Monday, April 18, 2011

De Noordzee/La Mer du Nord, Brussels

It was a lovely day in Brussels to have a croissant and coffee for breakfast at one of the sidewalk cafes, and then to walk around the city watching people on their way to work and seeing the shops open. The Grand Place was crowded even though it was early in the morning.

Since I had no timetable to stick to, I decided to have an early lunch and try out a seafood stall at Place Ste Catherine that we had unsuccessfully tried to eat at when we were in Brussels last year. Then, we had attempted to get a standing space at peak hour and were sadly disappointed. So this time I made no mistake. It's called Noordzee in Flemish and La Mer du Nord in French - both mean the North Sea, and it's a small stall just at the rear of the Eglise Sainte-Catherine, or the St Catherine Church, fronting an open plaza.


I started with a bowl of fish soup, which was lovely in the cold weather.


The fish stock was extremely rich - I could taste heaps of flavour from the fish bones and other vegetables that had been thrown in. The shredded cheese was amazing with the soup - after melting, it added a different dimension to the soup.
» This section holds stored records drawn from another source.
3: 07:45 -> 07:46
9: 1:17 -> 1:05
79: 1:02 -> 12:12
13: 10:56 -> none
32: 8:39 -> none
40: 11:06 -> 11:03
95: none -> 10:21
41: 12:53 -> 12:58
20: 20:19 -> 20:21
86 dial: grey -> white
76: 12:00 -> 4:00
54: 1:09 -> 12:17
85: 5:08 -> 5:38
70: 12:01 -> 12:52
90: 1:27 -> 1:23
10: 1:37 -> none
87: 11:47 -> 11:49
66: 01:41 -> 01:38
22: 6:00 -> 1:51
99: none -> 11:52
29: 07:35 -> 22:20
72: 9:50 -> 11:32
The prices are all on the board so you know exactly what you are going to get. I started off ordering in French, but it got much easier once I realised the server understood English.
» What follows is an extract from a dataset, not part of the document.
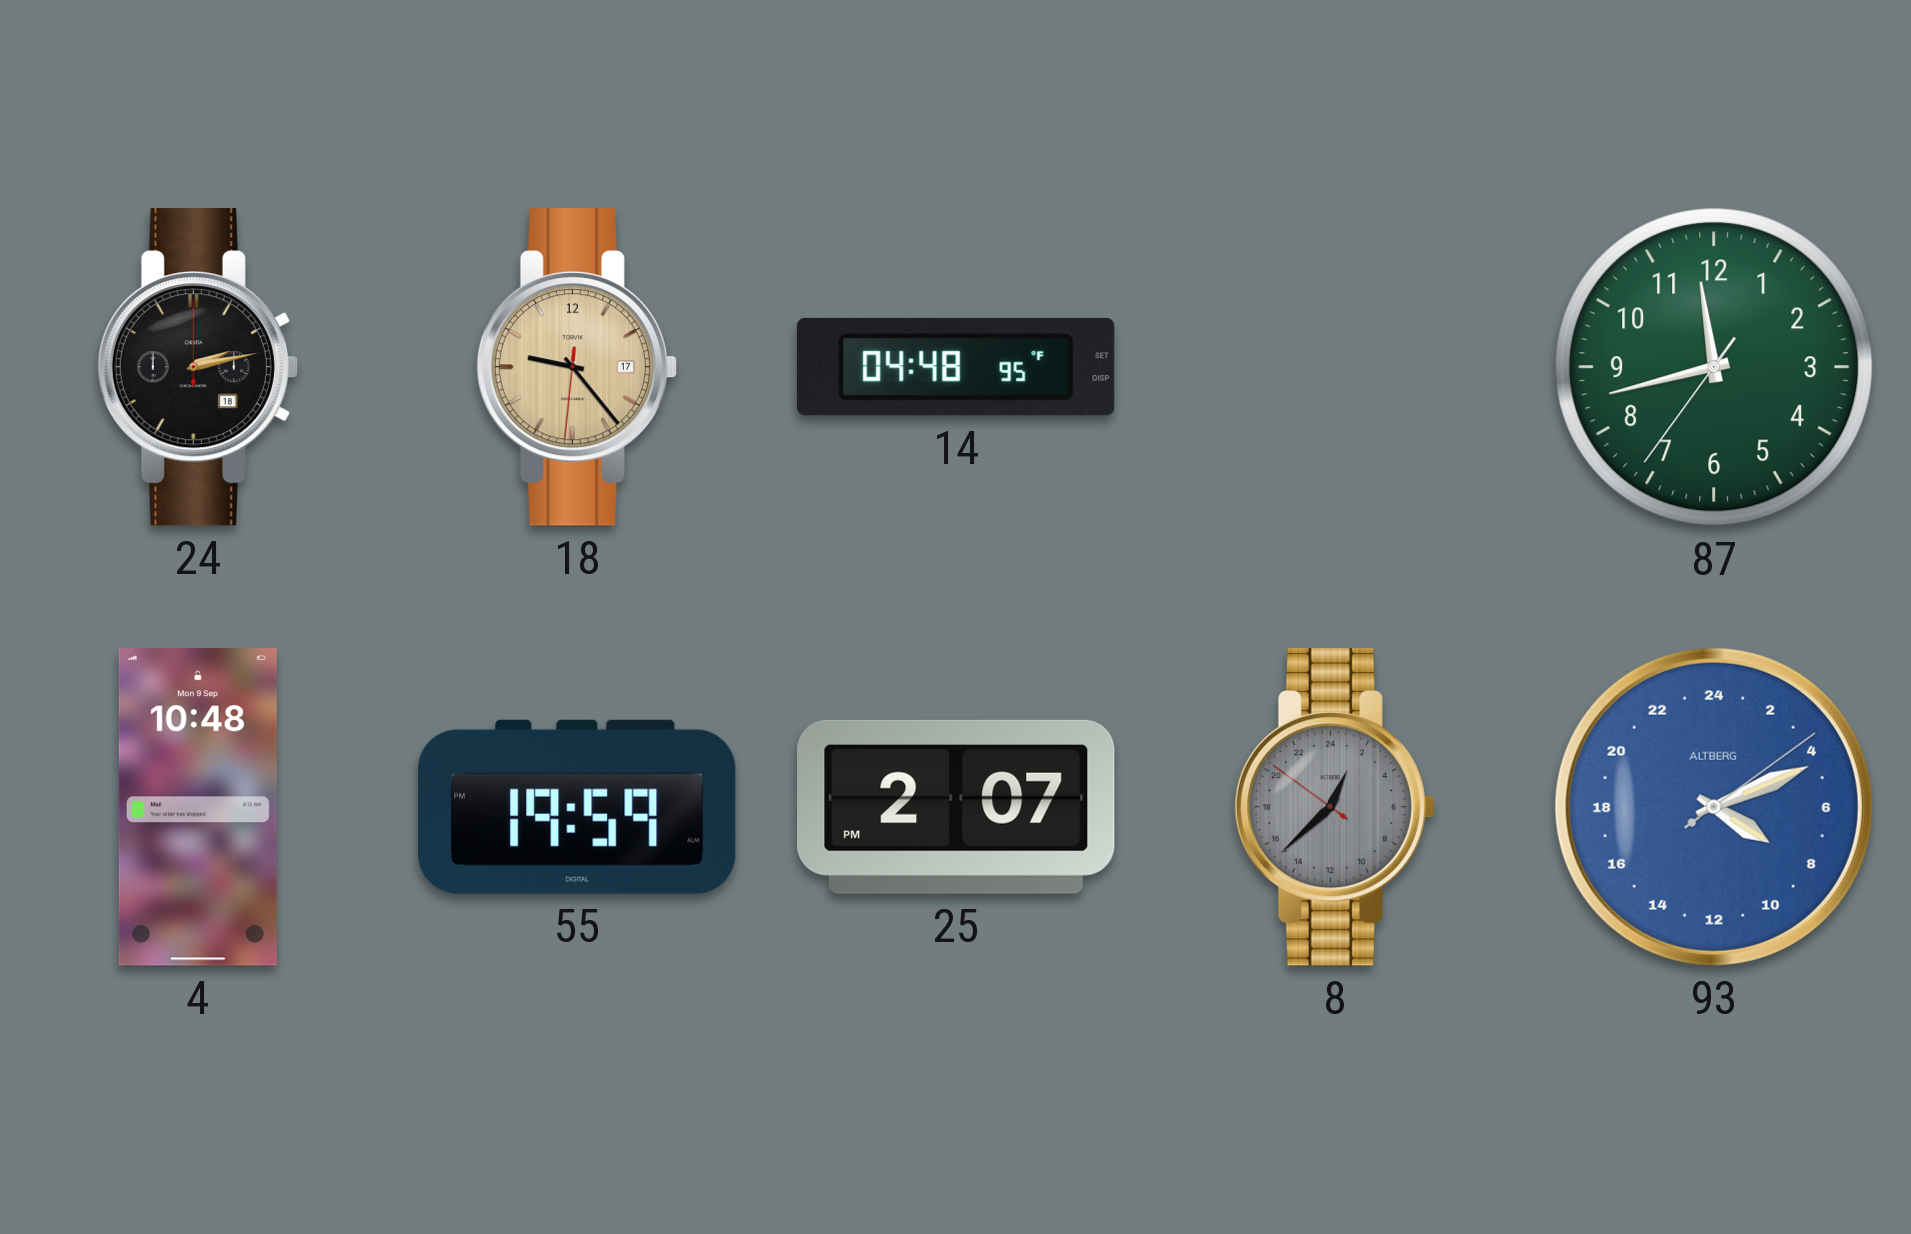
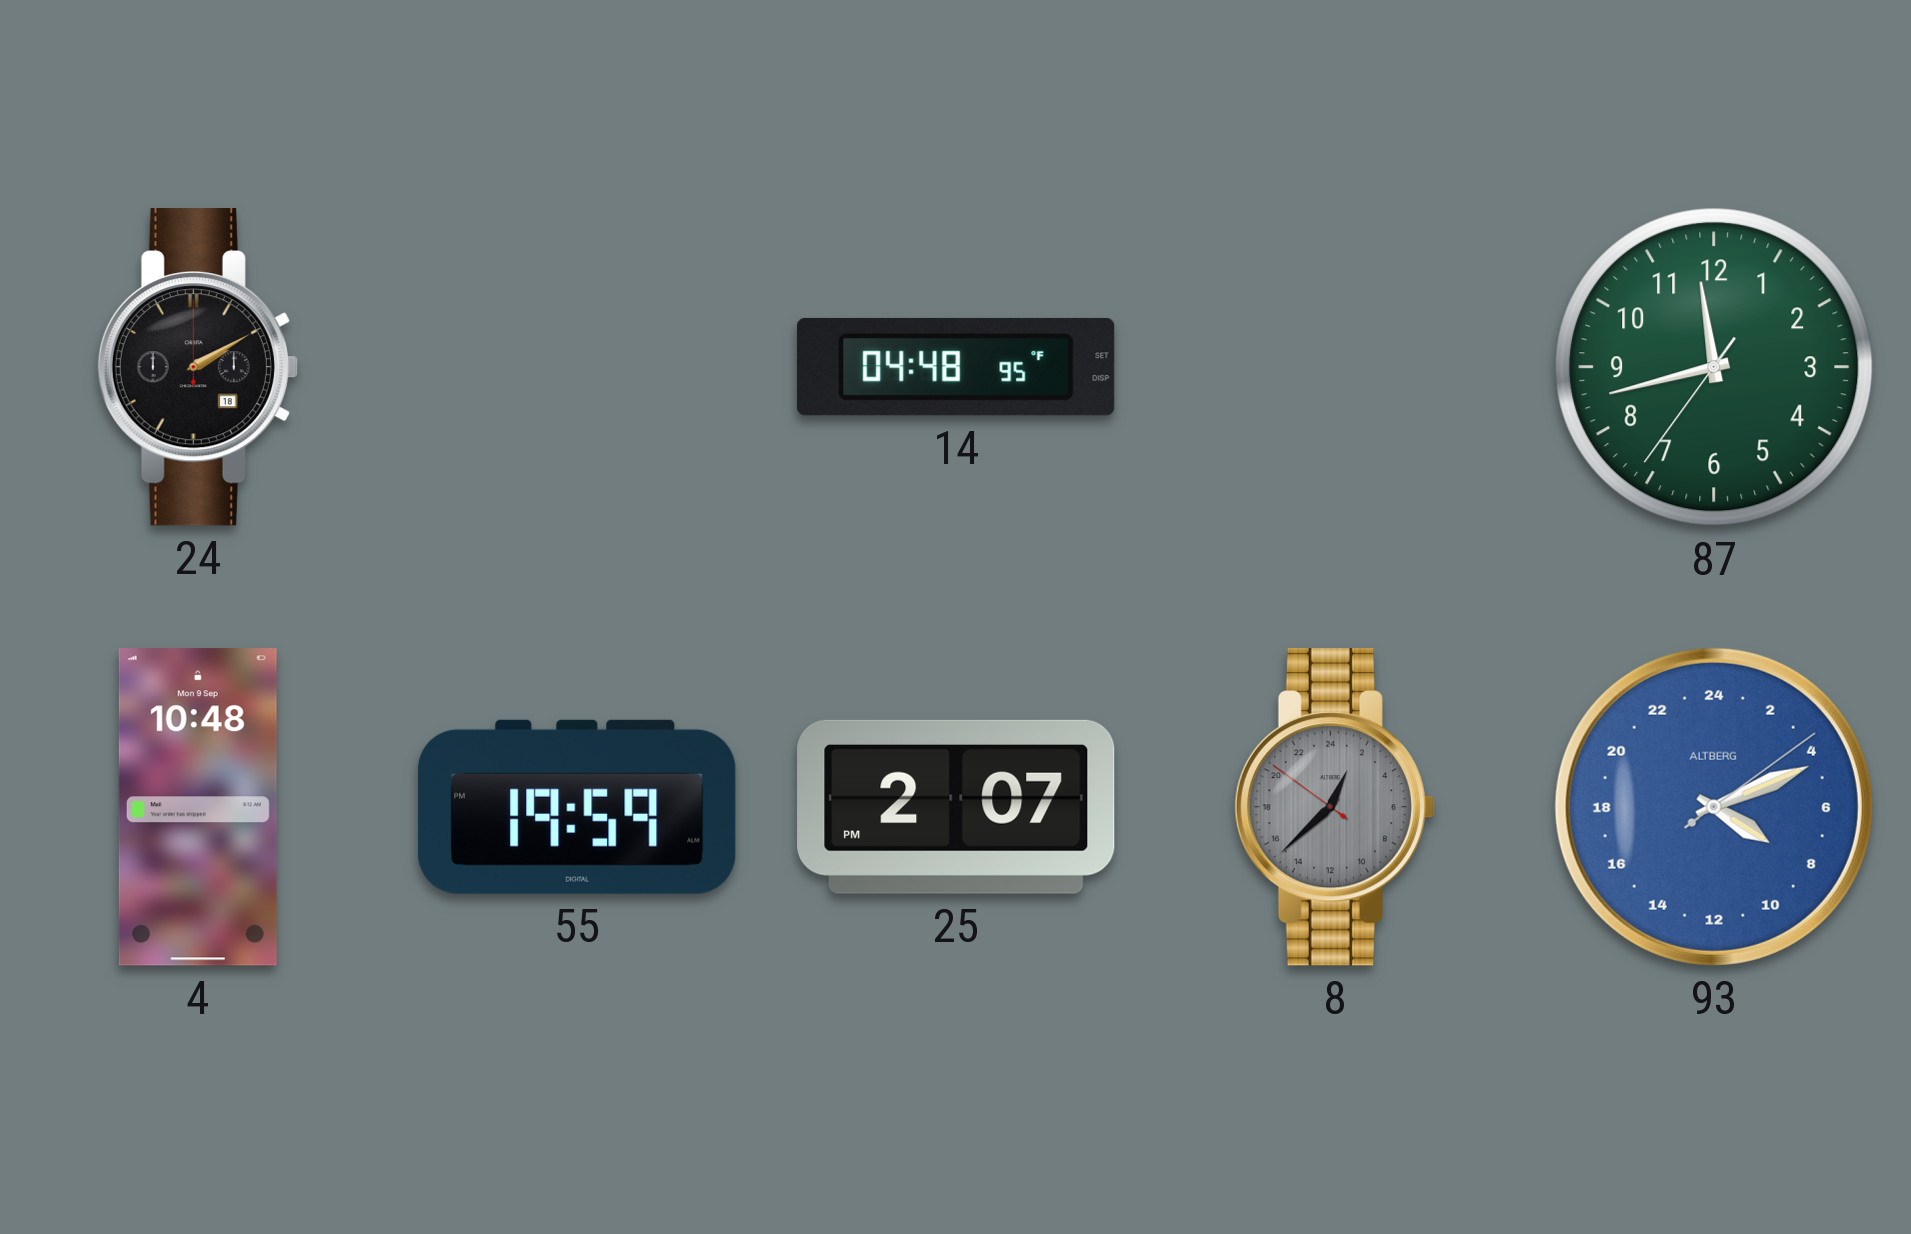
24: 2:13 -> 2:10
18: 9:23 -> none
Having been convinced that this was a good place to stick around, I then ordered the scampi a la plancha, or the grilled prawns. This came with the most amazing seafood sauce. I have no idea what went in, but I daresay that there would have been some lobster/shrimp stock, mixed with butter and other vegetables and herbs, and then reduced to a thick, wholesome gravy. The prawns were extremely fresh, and with a dash of pepper, absolutely heavenly.
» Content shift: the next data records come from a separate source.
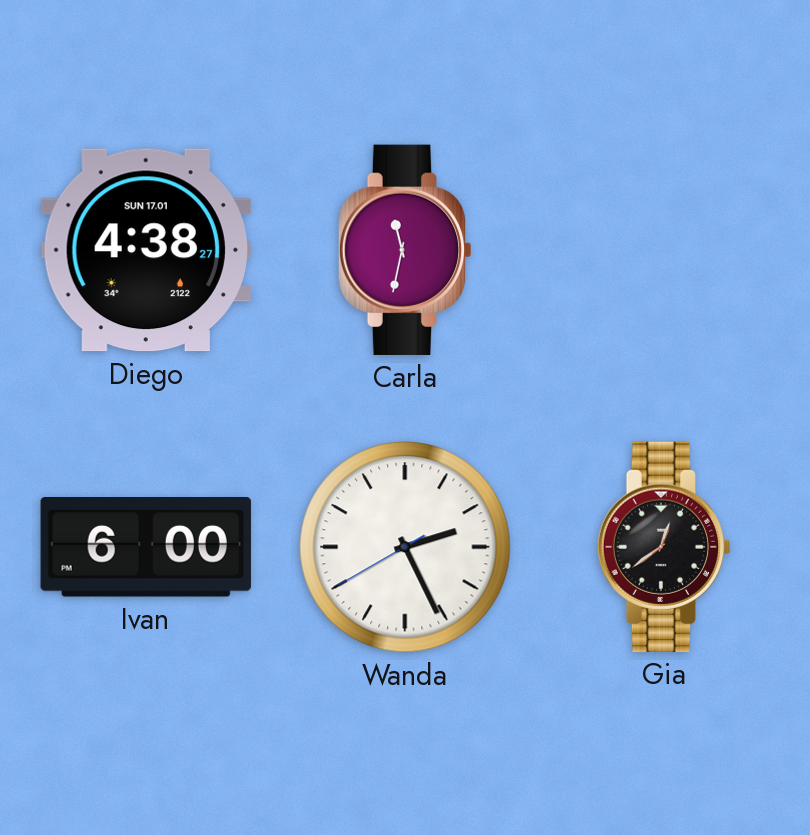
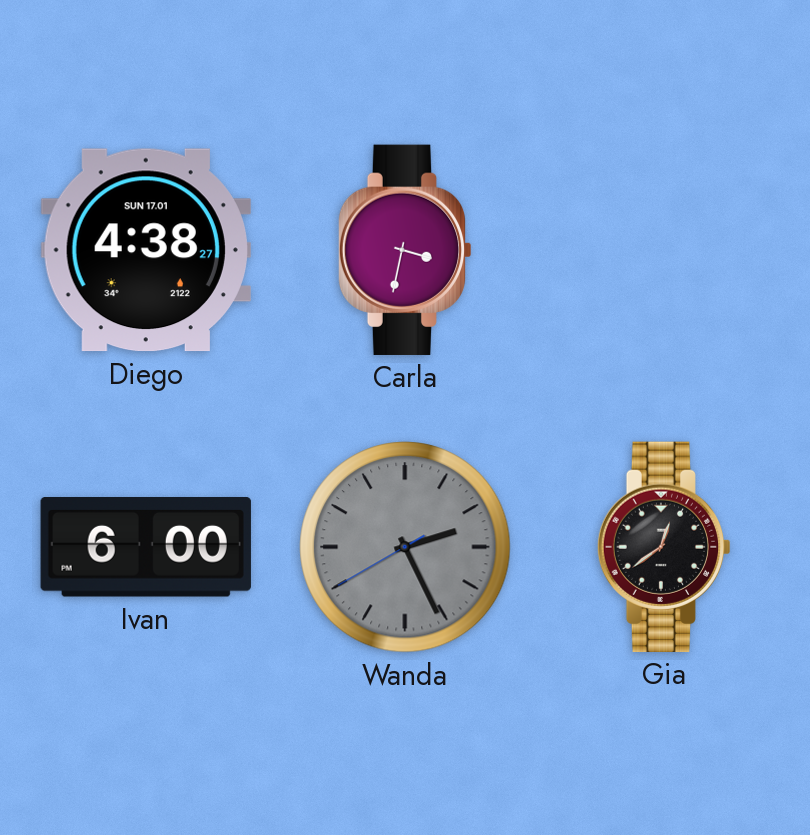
Carla: 11:32 -> 3:32
Wanda dial: white -> grey
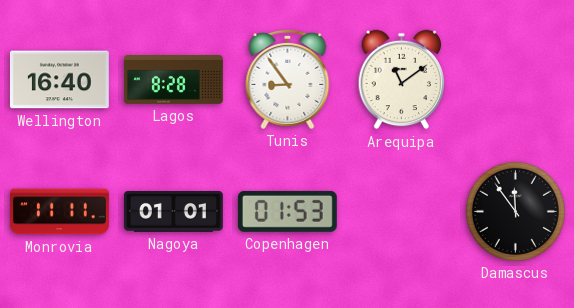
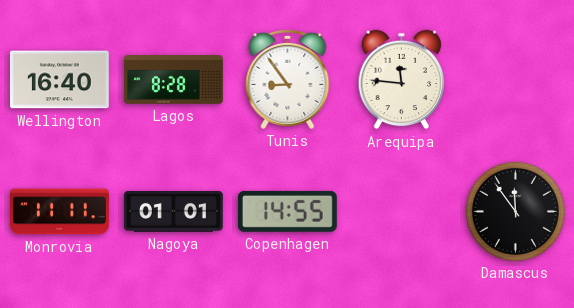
Arequipa: 11:09 -> 11:46
Copenhagen: 01:53 -> 14:55
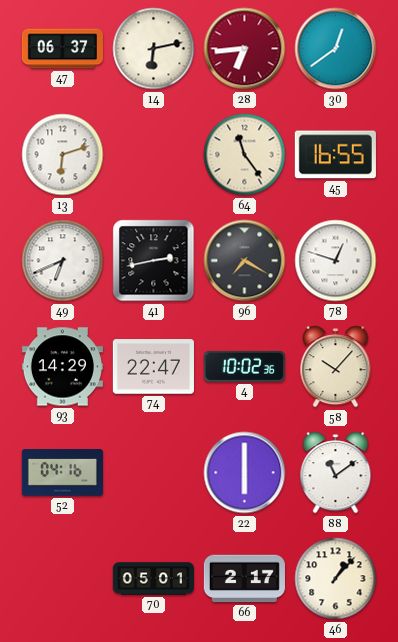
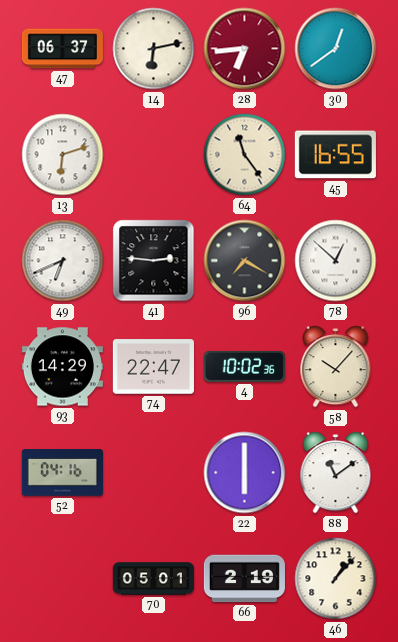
41: 2:43 -> 2:46
78: 12:48 -> 12:52
66: 2:17 -> 2:19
After seeing the old man next to me order a dozen oysters for himself, I decided to follow his good example and order a couple to try. They shuck the oysters on the spot.


I was told that one had a stronger taste of the sea, while the other had a milder flavour, because of where they were harvested. I can't remember which is which now, but they were very very fresh.


I was debating between having more oysters or trying something else, and in the end, reasoned that I could eat fresh oysters anywhere in the world but that I would not be coming back to this place for a while. So I asked for a couple of scallops, also known as Saint Jacques in french. The chef asked me whether I wanted grilled vegetables with them instead of salad, given that I had already had an earlier serve of salad with the prawns. Fortunately my French was good enough to understand that much! That was a really nice touch - it's just a roadside stall, but they bothered to make the visit a memorable experience for the customer. And the scallops were to die for - nicely cooked on the outside with just a little bit of a grill mark, and soft and still slightly raw on the inside. Perfect.

After eating I had to go for a walk around to walk off the food - the area near Ste Catherine used to contain quays where seafood was delivered in the past, and there are still many seafood restaurants around currently. The streetscape was very quaint and interesting.



I also came across a park full of cherry blossom trees - it was a truly wonderful day.